=== Exercise prompt ===
Output exactly, and only, the lines below from the one with "Spring til navigation" down to the one with "断熱材を豊富に使用し、運転音を低く抑えました。". Include both end lines and no pictures.

--------------------

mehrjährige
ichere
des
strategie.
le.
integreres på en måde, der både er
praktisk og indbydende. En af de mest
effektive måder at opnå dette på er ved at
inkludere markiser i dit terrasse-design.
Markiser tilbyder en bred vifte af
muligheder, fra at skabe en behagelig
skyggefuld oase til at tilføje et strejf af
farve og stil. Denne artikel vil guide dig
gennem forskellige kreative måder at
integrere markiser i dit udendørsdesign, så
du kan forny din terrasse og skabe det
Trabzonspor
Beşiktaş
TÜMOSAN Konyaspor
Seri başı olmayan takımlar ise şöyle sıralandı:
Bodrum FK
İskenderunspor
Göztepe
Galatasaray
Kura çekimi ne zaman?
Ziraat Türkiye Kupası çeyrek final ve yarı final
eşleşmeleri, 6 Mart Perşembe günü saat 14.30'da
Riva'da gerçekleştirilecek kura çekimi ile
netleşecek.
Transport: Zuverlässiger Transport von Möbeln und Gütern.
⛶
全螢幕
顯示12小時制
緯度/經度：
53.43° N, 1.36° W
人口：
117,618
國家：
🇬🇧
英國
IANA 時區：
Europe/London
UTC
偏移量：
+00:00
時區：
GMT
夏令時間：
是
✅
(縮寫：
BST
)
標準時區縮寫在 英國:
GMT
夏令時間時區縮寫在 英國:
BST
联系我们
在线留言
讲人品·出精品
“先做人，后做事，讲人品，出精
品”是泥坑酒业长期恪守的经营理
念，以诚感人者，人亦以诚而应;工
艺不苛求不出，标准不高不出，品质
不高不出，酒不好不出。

--------------------

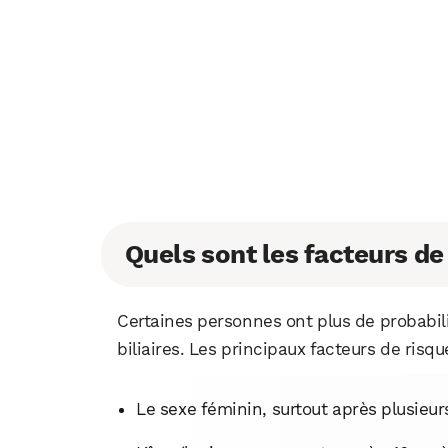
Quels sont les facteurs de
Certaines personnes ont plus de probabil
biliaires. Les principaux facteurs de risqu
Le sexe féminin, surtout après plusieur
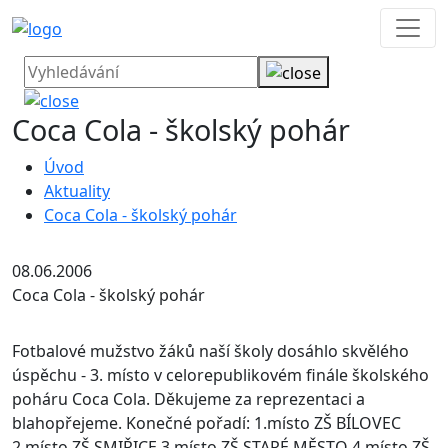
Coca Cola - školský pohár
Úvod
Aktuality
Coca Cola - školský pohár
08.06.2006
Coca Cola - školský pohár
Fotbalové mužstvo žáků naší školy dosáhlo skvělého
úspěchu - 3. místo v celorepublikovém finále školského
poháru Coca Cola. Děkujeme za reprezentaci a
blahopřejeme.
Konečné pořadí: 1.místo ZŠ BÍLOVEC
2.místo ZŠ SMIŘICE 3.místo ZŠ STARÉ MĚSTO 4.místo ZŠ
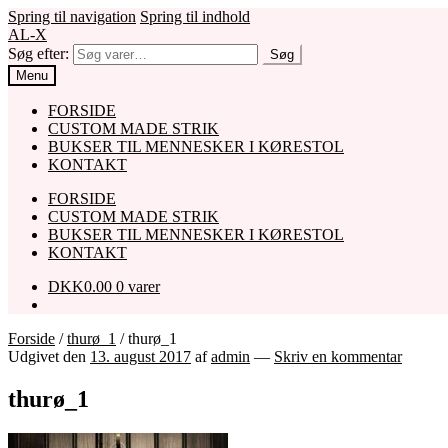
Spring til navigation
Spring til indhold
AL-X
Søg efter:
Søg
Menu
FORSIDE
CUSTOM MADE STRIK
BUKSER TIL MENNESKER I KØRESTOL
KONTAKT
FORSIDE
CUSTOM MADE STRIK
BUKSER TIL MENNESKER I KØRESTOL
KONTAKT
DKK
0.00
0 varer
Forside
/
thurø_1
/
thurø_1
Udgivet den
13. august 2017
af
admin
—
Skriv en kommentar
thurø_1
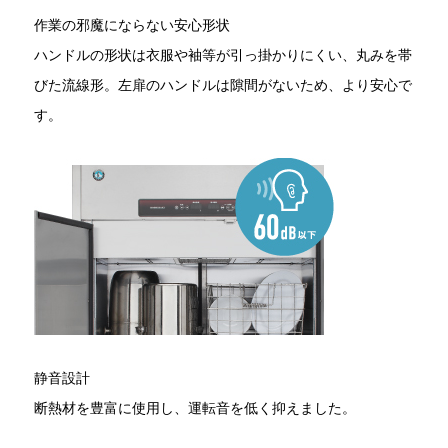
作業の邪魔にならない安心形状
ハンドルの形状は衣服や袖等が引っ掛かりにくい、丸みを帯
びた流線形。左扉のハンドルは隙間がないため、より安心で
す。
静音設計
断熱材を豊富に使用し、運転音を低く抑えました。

--------------------

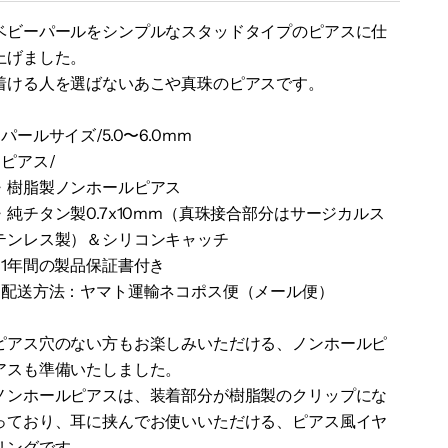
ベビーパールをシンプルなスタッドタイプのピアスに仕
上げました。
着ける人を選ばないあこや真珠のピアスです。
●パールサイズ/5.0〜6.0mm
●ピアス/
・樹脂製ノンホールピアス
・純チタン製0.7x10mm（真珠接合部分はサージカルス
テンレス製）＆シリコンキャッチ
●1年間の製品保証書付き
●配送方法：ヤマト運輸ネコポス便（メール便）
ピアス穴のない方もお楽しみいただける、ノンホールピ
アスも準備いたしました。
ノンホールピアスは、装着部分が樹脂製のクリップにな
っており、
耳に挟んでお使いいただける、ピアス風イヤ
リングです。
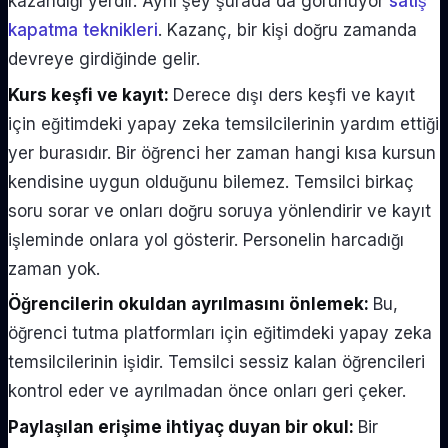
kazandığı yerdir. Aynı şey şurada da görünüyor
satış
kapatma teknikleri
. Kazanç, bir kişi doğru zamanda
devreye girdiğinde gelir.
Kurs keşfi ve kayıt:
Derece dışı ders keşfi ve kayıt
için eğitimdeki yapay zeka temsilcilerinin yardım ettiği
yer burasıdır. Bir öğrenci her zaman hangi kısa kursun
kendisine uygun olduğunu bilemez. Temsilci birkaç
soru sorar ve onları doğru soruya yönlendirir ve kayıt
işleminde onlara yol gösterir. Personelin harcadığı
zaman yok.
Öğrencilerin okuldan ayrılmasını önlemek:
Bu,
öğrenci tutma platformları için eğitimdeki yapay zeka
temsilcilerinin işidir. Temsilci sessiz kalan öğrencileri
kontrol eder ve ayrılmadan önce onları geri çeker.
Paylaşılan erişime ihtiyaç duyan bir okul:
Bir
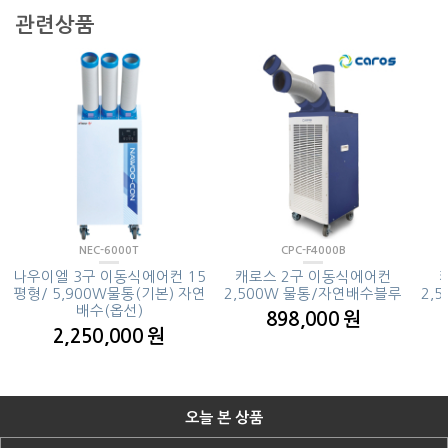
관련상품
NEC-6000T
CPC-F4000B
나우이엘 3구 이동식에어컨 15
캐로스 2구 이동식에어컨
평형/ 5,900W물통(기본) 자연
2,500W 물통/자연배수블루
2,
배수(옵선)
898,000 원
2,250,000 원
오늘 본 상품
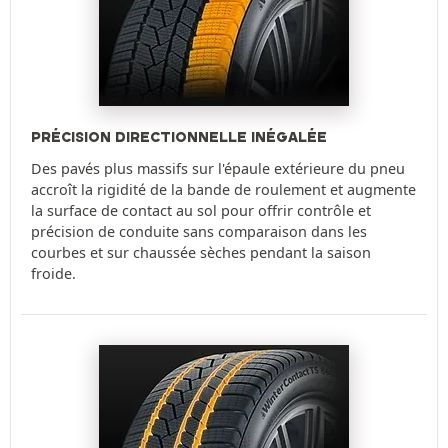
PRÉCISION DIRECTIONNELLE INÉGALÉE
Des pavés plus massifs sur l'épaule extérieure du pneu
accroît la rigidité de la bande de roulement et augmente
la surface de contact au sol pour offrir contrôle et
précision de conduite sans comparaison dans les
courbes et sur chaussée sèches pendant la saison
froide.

--------------------

=== Output for this task ===
Spring til navigation
Spring til indhold
AL-X
Søg efter:
Søg
Menu
FORSIDE
CUSTOM MADE STRIK
BUKSER TIL MENNESKER I KØRESTOL
KONTAKT
FORSIDE
CUSTOM MADE STRIK
BUKSER TIL MENNESKER I KØRESTOL
KONTAKT
DKK
0.00
0 varer
Forside
/
thurø_1
/
thurø_1
Udgivet den
13. august 2017
af
admin
—
Skriv en kommentar
thurø_1
作業の邪魔にならない安心形状
ハンドルの形状は衣服や袖等が引っ掛かりにくい、丸みを帯
びた流線形。左扉のハンドルは隙間がないため、より安心で
す。
静音設計
断熱材を豊富に使用し、運転音を低く抑えました。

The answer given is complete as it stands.